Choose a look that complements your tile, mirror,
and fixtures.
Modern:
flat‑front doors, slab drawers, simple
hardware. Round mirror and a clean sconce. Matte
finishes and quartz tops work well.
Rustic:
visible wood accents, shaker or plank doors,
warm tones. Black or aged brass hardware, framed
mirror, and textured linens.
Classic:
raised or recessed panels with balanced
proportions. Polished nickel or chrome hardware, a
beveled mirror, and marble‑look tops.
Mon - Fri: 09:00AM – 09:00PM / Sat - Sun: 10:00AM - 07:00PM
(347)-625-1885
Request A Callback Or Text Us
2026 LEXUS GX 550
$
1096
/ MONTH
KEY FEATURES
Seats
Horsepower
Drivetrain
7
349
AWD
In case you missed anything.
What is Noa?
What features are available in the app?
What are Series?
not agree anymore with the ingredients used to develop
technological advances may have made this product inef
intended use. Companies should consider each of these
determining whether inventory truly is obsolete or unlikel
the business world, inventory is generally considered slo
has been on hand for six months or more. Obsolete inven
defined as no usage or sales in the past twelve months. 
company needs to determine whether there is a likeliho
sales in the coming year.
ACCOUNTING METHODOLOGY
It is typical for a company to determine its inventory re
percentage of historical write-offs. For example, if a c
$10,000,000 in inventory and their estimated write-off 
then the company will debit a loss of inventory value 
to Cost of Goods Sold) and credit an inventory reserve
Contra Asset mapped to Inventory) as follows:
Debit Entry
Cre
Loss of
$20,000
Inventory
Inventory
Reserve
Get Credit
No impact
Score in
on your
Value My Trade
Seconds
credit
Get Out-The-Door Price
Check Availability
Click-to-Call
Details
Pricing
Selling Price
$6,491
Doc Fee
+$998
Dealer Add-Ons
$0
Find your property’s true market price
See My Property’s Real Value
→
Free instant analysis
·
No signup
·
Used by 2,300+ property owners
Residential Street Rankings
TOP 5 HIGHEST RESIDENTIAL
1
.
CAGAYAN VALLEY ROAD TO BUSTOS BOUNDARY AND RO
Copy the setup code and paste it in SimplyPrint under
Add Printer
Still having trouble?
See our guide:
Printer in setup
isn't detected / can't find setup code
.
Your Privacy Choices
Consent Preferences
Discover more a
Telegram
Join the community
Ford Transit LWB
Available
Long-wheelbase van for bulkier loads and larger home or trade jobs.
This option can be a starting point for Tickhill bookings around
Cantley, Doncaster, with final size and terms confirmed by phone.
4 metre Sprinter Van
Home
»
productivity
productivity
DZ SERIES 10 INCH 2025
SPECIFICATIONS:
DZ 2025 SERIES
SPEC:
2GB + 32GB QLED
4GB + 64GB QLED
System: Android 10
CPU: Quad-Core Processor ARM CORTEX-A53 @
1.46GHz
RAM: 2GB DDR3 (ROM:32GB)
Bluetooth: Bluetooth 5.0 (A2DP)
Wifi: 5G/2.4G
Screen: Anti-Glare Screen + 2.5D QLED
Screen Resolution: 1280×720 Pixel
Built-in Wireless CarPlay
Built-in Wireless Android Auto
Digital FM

:: Description of the task ::
Select, from the listing, all lines that include the word "doors".

:: Reply to the task ::
flat‑front doors, slab drawers, simple
visible wood accents, shaker or plank doors,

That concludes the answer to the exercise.